Wednesday, January 04, 2006

We Really Should Do This More Often

Now I can reveal that the baked good I had to throw away because of the broken thermometer was English Muffin Bread -- a kind that is specifically made for toasting and that, when toasted, actually is very reminiscent of English muffins. I've made another recipe for it before, as well as bought a packaged version. This time I used the recipe in the Better Homes and Gardens Cookbook I won in that silent auction. One of my sisters, a recipient of an untainted loaf on Christmas, wrote in a thank-you note: "It was so good that I would've eaten it even if there had been glass fragments in it." (I told her the thermometer story at the time of gifting.) Now there's a book-jacket blurb for you!
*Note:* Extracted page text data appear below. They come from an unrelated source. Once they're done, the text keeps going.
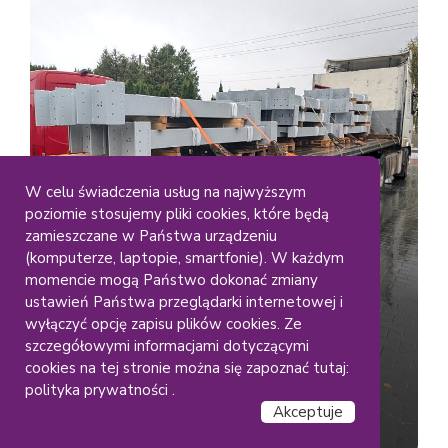
W celu świadczenia usług na najwyższym
poziomie stosujemy pliki cookies, które będą
Duze Elementy
Gabaryty
zamieszczane w Państwa urządzeniu
Lakiernia Koczargi
(komputerze, laptopie, smartfonie). W każdym
Malowanie dużych
momencie mogą Państwo dokonać zmiany
ustawień Państwa przeglądarki internetowej i
konstrukcji stalowych – RAL
wyłączyć opcję zapisu plików cookies. Ze
(9006)
szczegółowymi informacjami dotyczącymi
cookies na tej stronie można się zapoznać tutaj:
polityka prywatności .
Akceptuje
Czytaj dalej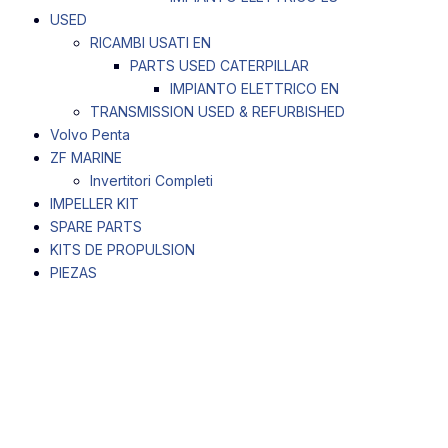
USED
RICAMBI USATI EN
PARTS USED CATERPILLAR
IMPIANTO ELETTRICO EN
TRANSMISSION USED & REFURBISHED
Volvo Penta
ZF MARINE
Invertitori Completi
IMPELLER KIT
SPARE PARTS
KITS DE PROPULSION
PIEZAS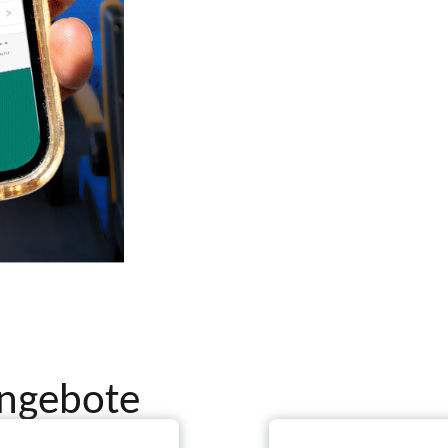
angebote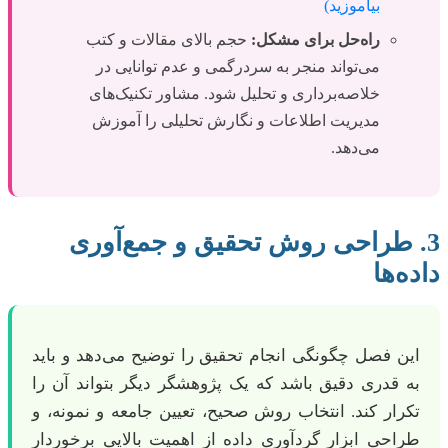
بیاموزید)
راه‌حل برای مشکل:
حجم بالای مقالات و کتب
می‌تواند منجر به سردرگمی و عدم توانایی در
خلاصه‌برداری و تحلیل شود. مشاور تکنیک‌های
مدیریت اطلاعات و نگارش تحلیلی را آموزش
می‌دهد.
3. طراحی روش تحقیق و جمع‌آوری
داده‌ها
این فصل چگونگی انجام تحقیق را توضیح می‌دهد و باید
به قدری دقیق باشد که یک پژوهشگر دیگر بتواند آن را
تکرار کند. انتخاب روش صحیح، تعیین جامعه و نمونه، و
طراحی ابزار گردآوری داده از اهمیت بالایی برخوردار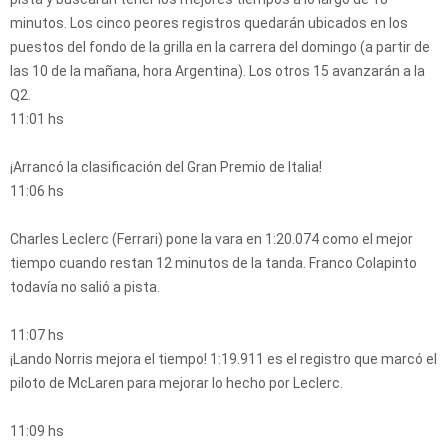
minutos. Los cinco peores registros quedarán ubicados en los
puestos del fondo de la grilla en la carrera del domingo (a partir de
las 10 de la mañana, hora Argentina). Los otros 15 avanzarán a la
Q2.
11:01 hs
¡Arrancó la clasificación del Gran Premio de Italia!
11:06 hs
Charles Leclerc (Ferrari) pone la vara en 1:20.074 como el mejor
tiempo cuando restan 12 minutos de la tanda. Franco Colapinto
todavía no salió a pista.
11:07 hs
¡Lando Norris mejora el tiempo! 1:19.911 es el registro que marcó el
piloto de McLaren para mejorar lo hecho por Leclerc.
11:09 hs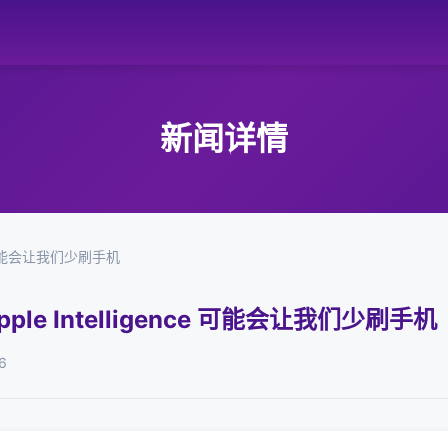
新闻详情
ce 可能会让我们少刷手机
ple Intelligence 可能会让我们少刷手机
6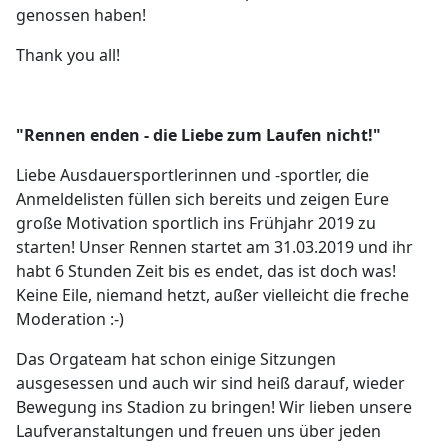
genossen haben!
Thank you all!
"Rennen enden - die Liebe zum Laufen nicht!"
Liebe Ausdauersportlerinnen und -sportler, die
Anmeldelisten füllen sich bereits und zeigen Eure
große Motivation sportlich ins Frühjahr 2019 zu
starten! Unser Rennen startet am 31.03.2019 und ihr
habt 6 Stunden Zeit bis es endet, das ist doch was!
Keine Eile, niemand hetzt, außer vielleicht die freche
Moderation :-)
Das Orgateam hat schon einige Sitzungen
ausgesessen und auch wir sind heiß darauf, wieder
Bewegung ins Stadion zu bringen! Wir lieben unsere
Laufveranstaltungen und freuen uns über jeden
Hosted a lovely brunch yesterday for the first Monday of the new year. The guests were five homosexual gentlemen (to borrow a phrase one of them once used). I hadn't had a real dinner party or brunch in more than a year. Everyone especially seemed to like the nonalcoholic Ginger Punch, which I'd made before. It's from Sunset All-Time Favorite Recipes (one of those books I got years ago as my introductory three-books-for-a-buck deal from the Paperback Book Club, just before I quit) and contains a quarter-pound piece of ginger, pureed and strained, as well as pineapple and lemon juice -- and yes, some sugar and water. Very intense but immediately improves one's well-being!
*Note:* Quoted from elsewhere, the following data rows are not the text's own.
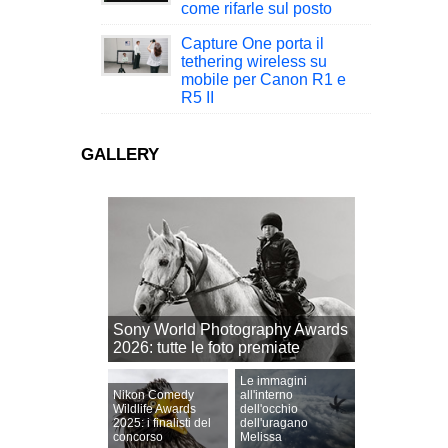
come rifarle sul posto
Capture One porta il
tethering wireless su
mobile per Canon R1 e
R5 II
GALLERY
Sony World Photography Awards
2026: tutte le foto premiate
Le immagini
Nikon Comedy
all'interno
Wildlife Awards
dell'occhio
2025: i finalisti del
dell'uragano
concorso
Melissa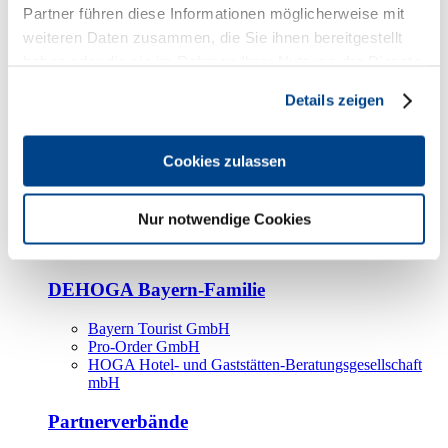
Kooperationspartner
Partner führen diese Informationen möglicherweise mit
weiteren Daten zusammen, die Sie ihnen bereitgestellt
Tourismusorganisationen
haben oder die sie im Rahmen Ihrer Nutzung der Dienste
Tourismusverbände
gesammelt haben.
Details zeigen
Bayern Tourismus Marketing GmbH
DEHOGA-Familie
Cookies zulassen
Landesverbände
Bundesverband
Fachverbände
Nur notwendige Cookies
IHA
BDT
DEHOGA Bayern-Familie
Bayern Tourist GmbH
Pro-Order GmbH
HOGA Hotel- und Gaststätten-Beratungsgesellschaft
mbH
Partnerverbände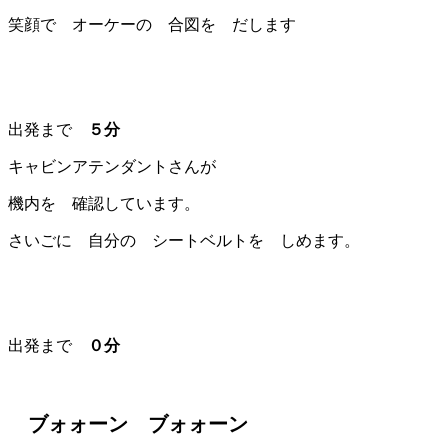
笑顔で オーケーの 合図を だします
出発まで
５分
キャビンアテンダントさんが
機内を 確認しています。
さいごに 自分の シートベルトを しめます。
出発まで
０分
ブォォーン ブォォーン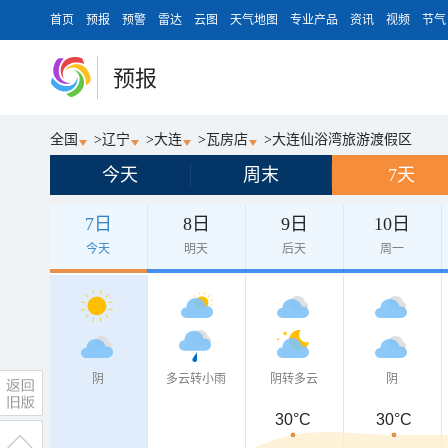
首页
预报
预警
雷达
云图
天气地图
专业产品
资讯
视频
节气
预报
全国
>
辽宁
>
大连
>
瓦房店
>
大连仙浴湾旅游渡假区
今天
周末
7天
7日
8日
9日
10日
今天
明天
后天
周一
阴
多云转小雨
阴转多云
阴
30°C
30°C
Another success: Overnight Breakfast Casserole from a cookbook I turn to again and again, Simple Vegetarian Pleasures by Jeanne Lemlin. (I call the otherwise superb Vegetarian Cooking for Everyone, by Deborah Madison, "Complicated Vegetarian Pleasures.") It's one of those egg-and-cheese "stratas," but this one also contains crumbled smoked tempeh strips for a little of that baconesque flavor. I'd never made it before, but it came out great. Even the three non-vegetarian homosexuals present cleaned their plates. All in all, a perfect afternoon with good conversation, laughs, social commentary, and inspiration for more such gatherings in 2006.

Little over two years ago, I knew only one of my five guests, and now here they are at my table. Cheers to them, and thanks.